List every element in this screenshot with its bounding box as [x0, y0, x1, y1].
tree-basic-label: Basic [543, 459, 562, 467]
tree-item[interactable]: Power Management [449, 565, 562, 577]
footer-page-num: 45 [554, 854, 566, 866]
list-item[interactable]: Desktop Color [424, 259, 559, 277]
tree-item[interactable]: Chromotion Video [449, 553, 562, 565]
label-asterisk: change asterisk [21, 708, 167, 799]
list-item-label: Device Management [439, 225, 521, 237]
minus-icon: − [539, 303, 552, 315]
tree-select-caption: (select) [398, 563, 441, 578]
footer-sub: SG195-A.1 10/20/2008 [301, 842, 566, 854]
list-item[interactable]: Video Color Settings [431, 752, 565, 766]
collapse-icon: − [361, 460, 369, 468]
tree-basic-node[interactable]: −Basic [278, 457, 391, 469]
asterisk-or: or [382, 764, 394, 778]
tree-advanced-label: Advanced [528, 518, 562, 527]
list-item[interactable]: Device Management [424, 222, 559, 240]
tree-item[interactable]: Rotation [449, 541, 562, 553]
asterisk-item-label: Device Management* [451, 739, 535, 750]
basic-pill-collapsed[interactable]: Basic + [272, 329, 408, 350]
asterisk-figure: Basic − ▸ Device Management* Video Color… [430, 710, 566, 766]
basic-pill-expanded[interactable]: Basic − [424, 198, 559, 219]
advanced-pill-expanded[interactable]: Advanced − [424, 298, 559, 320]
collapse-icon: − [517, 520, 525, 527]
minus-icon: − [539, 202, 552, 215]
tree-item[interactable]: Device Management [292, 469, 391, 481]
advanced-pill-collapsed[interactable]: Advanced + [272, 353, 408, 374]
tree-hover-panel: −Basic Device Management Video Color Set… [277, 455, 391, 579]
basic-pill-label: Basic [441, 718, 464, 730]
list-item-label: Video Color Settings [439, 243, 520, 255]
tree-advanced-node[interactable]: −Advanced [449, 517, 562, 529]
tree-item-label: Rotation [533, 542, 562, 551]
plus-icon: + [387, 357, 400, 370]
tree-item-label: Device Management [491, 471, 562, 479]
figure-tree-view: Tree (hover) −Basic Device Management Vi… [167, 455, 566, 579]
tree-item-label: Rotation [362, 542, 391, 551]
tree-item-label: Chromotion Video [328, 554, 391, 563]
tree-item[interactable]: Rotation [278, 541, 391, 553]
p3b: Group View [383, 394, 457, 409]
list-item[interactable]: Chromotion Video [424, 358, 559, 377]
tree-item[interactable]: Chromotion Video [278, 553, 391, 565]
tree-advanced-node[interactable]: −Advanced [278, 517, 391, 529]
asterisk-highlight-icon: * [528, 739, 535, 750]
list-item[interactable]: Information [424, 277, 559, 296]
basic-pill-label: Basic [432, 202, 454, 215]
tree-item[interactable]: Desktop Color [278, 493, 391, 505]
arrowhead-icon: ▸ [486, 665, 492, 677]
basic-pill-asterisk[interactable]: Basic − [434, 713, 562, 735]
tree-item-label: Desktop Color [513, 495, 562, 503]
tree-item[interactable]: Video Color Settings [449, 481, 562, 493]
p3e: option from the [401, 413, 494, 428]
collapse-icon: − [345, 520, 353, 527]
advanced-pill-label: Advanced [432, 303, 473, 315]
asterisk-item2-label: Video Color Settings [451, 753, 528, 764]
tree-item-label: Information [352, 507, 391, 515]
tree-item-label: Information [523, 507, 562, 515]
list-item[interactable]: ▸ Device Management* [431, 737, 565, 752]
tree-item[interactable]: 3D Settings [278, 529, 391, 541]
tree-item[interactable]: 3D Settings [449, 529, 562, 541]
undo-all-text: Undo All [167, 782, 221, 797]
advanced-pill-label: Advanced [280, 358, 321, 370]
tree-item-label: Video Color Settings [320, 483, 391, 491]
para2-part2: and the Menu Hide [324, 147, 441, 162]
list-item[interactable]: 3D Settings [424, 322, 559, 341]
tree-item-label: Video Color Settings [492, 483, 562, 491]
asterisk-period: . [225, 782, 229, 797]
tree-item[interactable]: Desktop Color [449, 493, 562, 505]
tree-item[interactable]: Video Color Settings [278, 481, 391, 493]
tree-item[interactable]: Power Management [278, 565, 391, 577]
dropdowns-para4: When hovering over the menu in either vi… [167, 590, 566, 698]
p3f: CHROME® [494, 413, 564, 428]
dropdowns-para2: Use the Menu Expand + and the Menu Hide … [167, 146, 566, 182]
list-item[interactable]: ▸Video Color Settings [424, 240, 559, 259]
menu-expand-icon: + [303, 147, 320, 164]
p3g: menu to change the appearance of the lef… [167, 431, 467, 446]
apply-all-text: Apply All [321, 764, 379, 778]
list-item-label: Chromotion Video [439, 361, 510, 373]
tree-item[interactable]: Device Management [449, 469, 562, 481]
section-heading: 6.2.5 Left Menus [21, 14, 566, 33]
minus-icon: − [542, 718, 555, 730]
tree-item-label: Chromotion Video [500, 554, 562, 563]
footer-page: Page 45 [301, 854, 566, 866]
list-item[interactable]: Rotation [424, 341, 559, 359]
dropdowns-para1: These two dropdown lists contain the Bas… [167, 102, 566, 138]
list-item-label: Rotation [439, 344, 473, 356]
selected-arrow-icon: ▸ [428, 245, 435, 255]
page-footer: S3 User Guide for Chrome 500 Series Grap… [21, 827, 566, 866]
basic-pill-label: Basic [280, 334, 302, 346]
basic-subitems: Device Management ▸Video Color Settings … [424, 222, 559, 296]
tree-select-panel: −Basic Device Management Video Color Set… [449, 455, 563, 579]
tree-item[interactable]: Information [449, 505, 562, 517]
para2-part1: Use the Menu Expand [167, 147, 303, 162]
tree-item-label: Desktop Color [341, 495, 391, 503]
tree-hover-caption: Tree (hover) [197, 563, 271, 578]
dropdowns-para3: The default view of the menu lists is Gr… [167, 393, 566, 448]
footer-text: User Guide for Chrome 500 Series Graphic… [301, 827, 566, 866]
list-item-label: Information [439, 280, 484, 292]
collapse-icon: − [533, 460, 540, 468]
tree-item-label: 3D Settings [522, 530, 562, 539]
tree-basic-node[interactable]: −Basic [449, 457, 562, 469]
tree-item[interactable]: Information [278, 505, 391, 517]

= = =

Answer with a number alone: how many lines of the records contain the string "caption"?

Result for this task: 2